What to produce: All lines holding the word "feira" are to be copied from the records beneath.

Data provided:

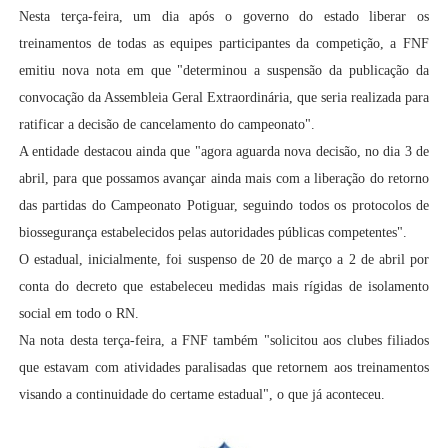
Nesta terça-feira, um dia após o governo do estado liberar os
treinamentos de todas as equipes participantes da competição, a FNF
emitiu nova nota em que "determinou a suspensão da publicação da
convocação da Assembleia Geral Extraordinária, que seria realizada para
ratificar a decisão de cancelamento do campeonato".
A entidade destacou ainda que "agora aguarda nova decisão, no dia 3 de
abril, para que possamos avançar ainda mais com a liberação do retorno
das partidas do Campeonato Potiguar, seguindo todos os protocolos de
biossegurança estabelecidos pelas autoridades públicas competentes".
O estadual, inicialmente, foi suspenso de 20 de março a 2 de abril por
conta do decreto que estabeleceu medidas mais rígidas de isolamento
social em todo o RN.
Na nota desta terça-feira, a FNF também "solicitou aos clubes filiados
que estavam com atividades paralisadas que retornem aos treinamentos
visando a continuidade do certame estadual", o que já aconteceu.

Your solution:
Nesta terça-feira, um dia após o governo do estado liberar os
Na nota desta terça-feira, a FNF também "solicitou aos clubes filiados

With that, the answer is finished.